Whether hawks or doves, many southerners, like Americans more generally, were exceedingly frustrated and conflicted by 1969. A Georgia bank president confessed to “feeling completely frustrated because of my own inability to do anything about this situation.” From Albermarle, North Carolina, near the home of outspoken dissenter Frazier Woolard, a physician condemned participation in the October 15, 1969, Vietnam Moratorium against the war and asserted that the United States had gone to Vietnam “for the right reason . . . to stop the expansion of Communism.” While endorsing Nixon’s policies, he also understood the national concern “over the apparently endless blood-letting of Americans,” who were fighting for a country that could not attract the loyalty “of its own people.” Therefore, he concluded, “we cannot fight this war to win . . . and should withdraw all American Troops.” Like so many Americans, this southern rural doctor was strongly anticommunist, endorsed the mission in Vietnam, despised protestors, but also recognized that traditional military victory was unlikely.
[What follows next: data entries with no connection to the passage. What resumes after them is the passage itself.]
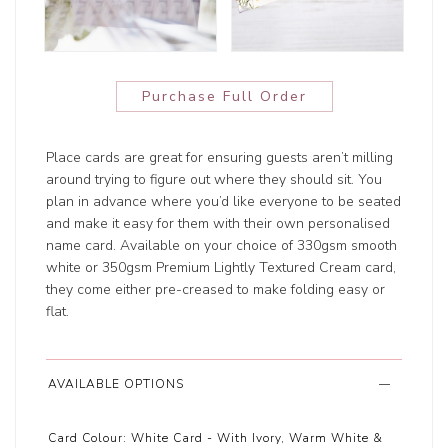
Purchase Full Order
Place cards are great for ensuring guests aren’t milling
around trying to figure out where they should sit. You
plan in advance where you’d like everyone to be seated
and make it easy for them with their own personalised
name card. Available on your choice of 330gsm smooth
white or 350gsm Premium Lightly Textured Cream card,
they come either pre-creased to make folding easy or
flat.
AVAILABLE OPTIONS
Card Colour:
White Card - With Ivory, Warm White &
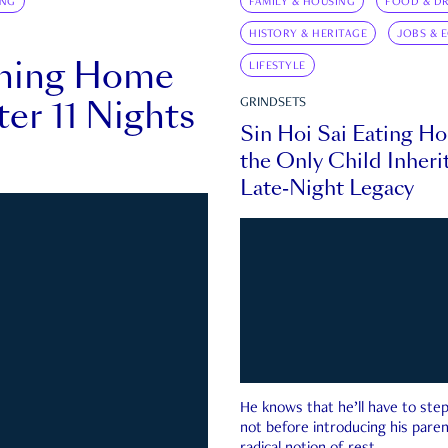
ING
FAMILY & HOUSING
FOOD & DR
HISTORY & HERITAGE
JOBS & 
rning Home
LIFESTYLE
ter 11 Nights
GRINDSETS
Sin Hoi Sai Eating H
the Only Child Inherit
Late-Night Legacy
He knows that he’ll have to st
not before introducing his paren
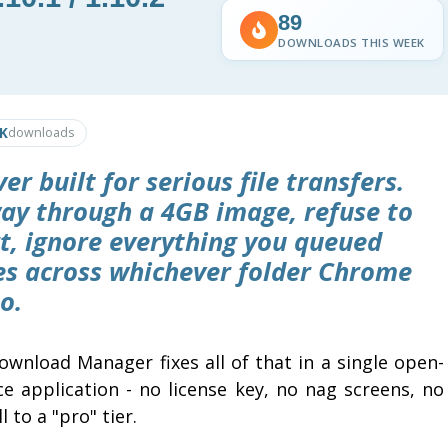
89
DOWNLOADS THIS WEEK
0K
downloads
 built for serious file transfers.
ay through a 4GB image, refuse to
rt, ignore everything you queued
les across whichever folder Chrome
o.
ownload Manager fixes all of that in a single open-
ce application - no license key, no nag screens, no
l to a "pro" tier.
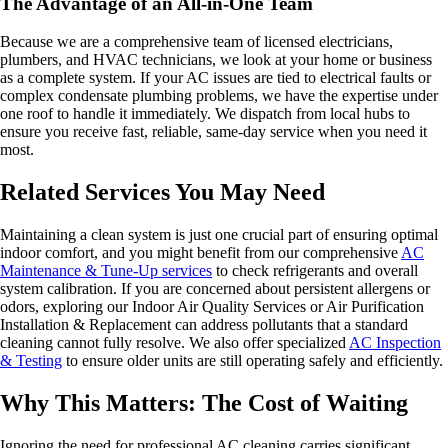
The Advantage of an All-in-One Team
Because we are a comprehensive team of licensed electricians,
plumbers, and HVAC technicians, we look at your home or business
as a complete system. If your AC issues are tied to electrical faults or
complex condensate plumbing problems, we have the expertise under
one roof to handle it immediately. We dispatch from local hubs to
ensure you receive fast, reliable, same-day service when you need it
most.
Related Services You May Need
Maintaining a clean system is just one crucial part of ensuring optimal
indoor comfort, and you might benefit from our comprehensive
AC
Maintenance & Tune-Up services
to check refrigerants and overall
system calibration. If you are concerned about persistent allergens or
odors, exploring our Indoor Air Quality Services or Air Purification
Installation & Replacement can address pollutants that a standard
cleaning cannot fully resolve. We also offer specialized
AC Inspection
& Testing
to ensure older units are still operating safely and efficiently.
Why This Matters: The Cost of Waiting
Ignoring the need for professional AC cleaning carries significant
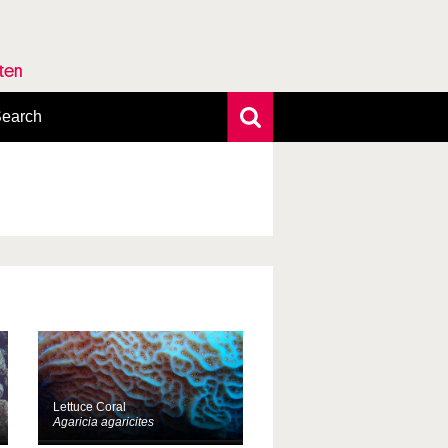
rten
earch
xtensive search
hoto search
axonomic tree
Lettuce Coral
Agaricia agaricites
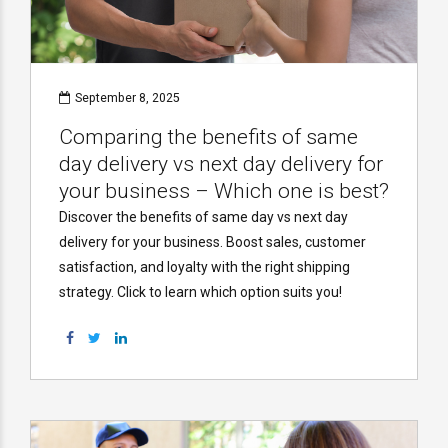
September 8, 2025
Comparing the benefits of same
day delivery vs next day delivery for
your business – Which one is best?
Discover the benefits of same day vs next day
delivery for your business. Boost sales, customer
satisfaction, and loyalty with the right shipping
strategy. Click to learn which option suits you!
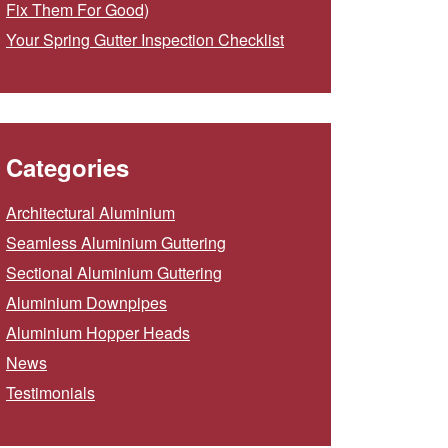
Fix Them For Good)
Your Spring Gutter Inspection Checklist
Categories
Architectural Aluminium
Seamless Aluminium Guttering
Sectional Aluminium Guttering
Aluminium Downpipes
Aluminium Hopper Heads
News
Testimonials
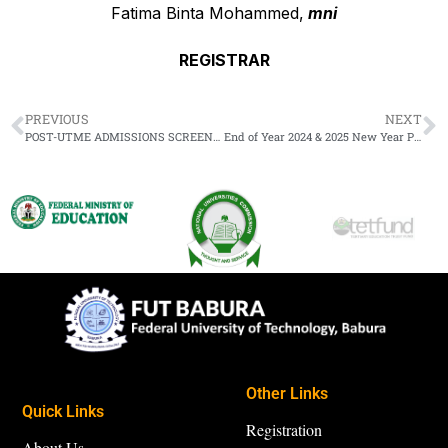
Fatima Binta Mohammed,
mni
REGISTRAR
PREVIOUS
NEXT
POST-UTME ADMISSIONS SCREENING EXERCISE FOR THE 2024/2025 ACADEMIC SESSION
End of Year 2024 & 2025 New Year Public Holidays
Other Links
Quick Links
Registration
About Us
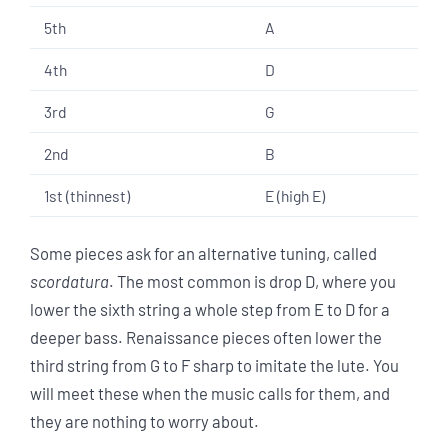
5th
A
4th
D
3rd
G
2nd
B
1st (thinnest)
E (high E)
Some pieces ask for an alternative tuning, called
scordatura
. The most common is drop D, where you
lower the sixth string a whole step from E to D for a
deeper bass. Renaissance pieces often lower the
third string from G to F sharp to imitate the lute. You
will meet these when the music calls for them, and
they are nothing to worry about.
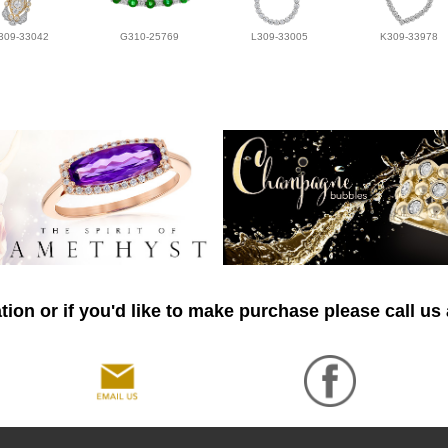
309-33042
G310-25769
L309-33005
K309-33978
ion or if you'd like to make purchase please call us 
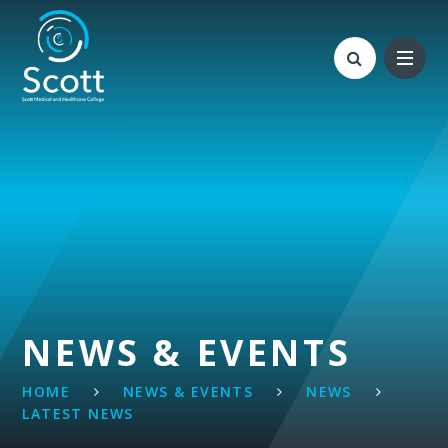
Skip to content ↓
NEWS & EVENTS
HOME
NEWS & EVENTS
NEWS
LATEST NEWS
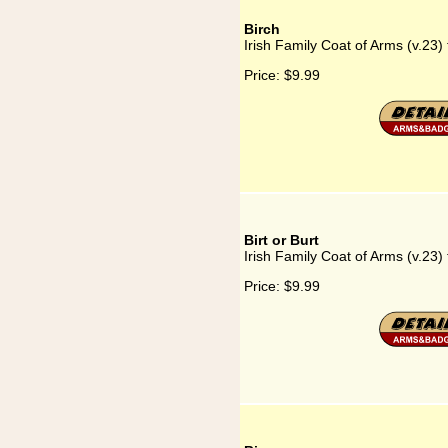
Birch
Irish Family Coat of Arms (v.23) 
Price:
$9.99
Birt or Burt
Irish Family Coat of Arms (v.23) f
Price:
$9.99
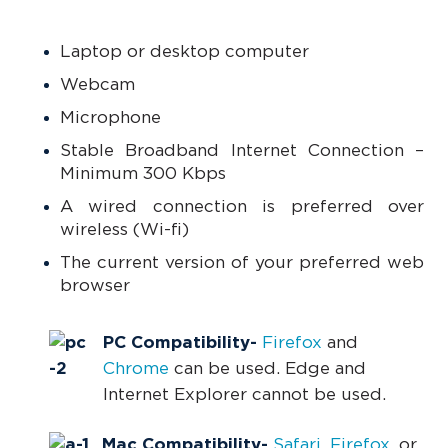
Laptop or desktop computer
Webcam
Microphone
Stable Broadband Internet Connection –
Minimum 300 Kbps
A wired connection is preferred over
wireless (Wi-fi)
The current version of your preferred web
browser
PC Compatibility-
Firefox
and
Chrome
can be used. Edge and
Internet Explorer cannot be used.
Mac Compatibility
-
Safari
,
Firefox
, or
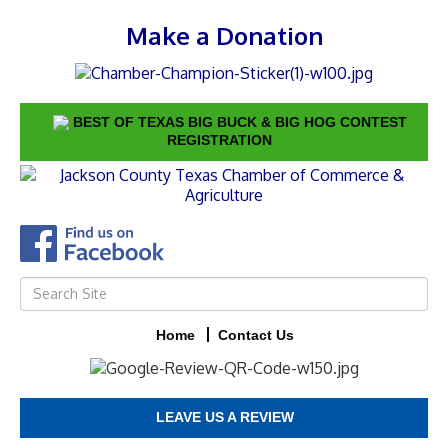
Make a Donation
BEST OF TEXAS BIG BUCK & BIG HOG CONTEST
REGISTRATION
Home
Contact Us
LEAVE US A REVIEW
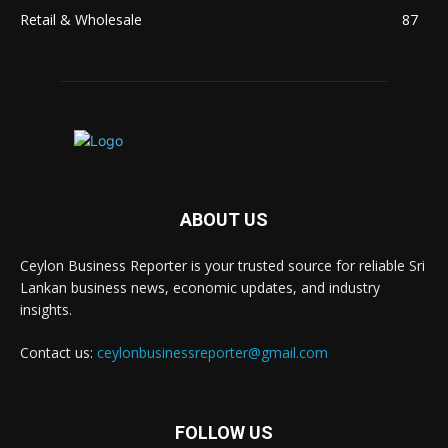
Retail & Wholesale
87
ABOUT US
Ceylon Business Reporter is your trusted source for reliable Sri
Lankan business news, economic updates, and industry
insights.
Contact us:
ceylonbusinessreporter@gmail.com
FOLLOW US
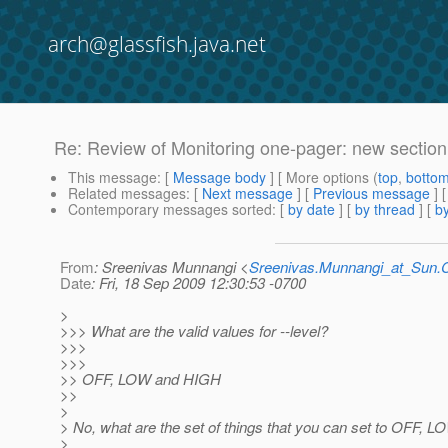
arch@glassfish.java.net
Re: Review of Monitoring one-pager: new section
This message
: [
Message body
] [ More options (
top
,
botto
Related messages
:
[
Next message
] [
Previous message
] 
Contemporary messages sorted
: [
by date
] [
by thread
] [
by
From
: Sreenivas Munnangi <
Sreenivas.Munnangi_at_Sun
Date
: Fri, 18 Sep 2009 12:30:53 -0700
>
>>> What are the valid values for --level?
>>>
>>>
>> OFF, LOW and HIGH
>>
>
> No, what are the set of things that you can set to OFF, 
>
He was left supporting Nixon and Vietnamization, but out of resignation rather than enthusiasm.40
If support from the southern public was important to sustaining President Nixon’s Vietnam policies, the backing of Dixie’s conservative legislators was crucial. Given southern legislators’ satisfaction with the president’s civil rights policies, unbending anticommunism, acute concern for US honor and credibility, commitment to military strength as the basis for a viable foreign policy, clear understanding of the regional benefits of defense spending, and racially tinged doubts that South Vietnam could survive on its own, their backing of Nixon was predictable. Southern conservatives’ aid for the GOP president was especially important in two areas: first, the ongoing funding of the war; and second, the fending off of efforts to set a certain date for ending US involvement in Vietnam. Key committee chairmen, such as George Mahon, Mendel Rivers, and Edward Hebert in the House and Richard Russell and especially John Stennis in the Senate, and southerners more generally helped block these antiwar measures until near the end of 1972 and thereby afforded Nixon the time to apply his various strategies.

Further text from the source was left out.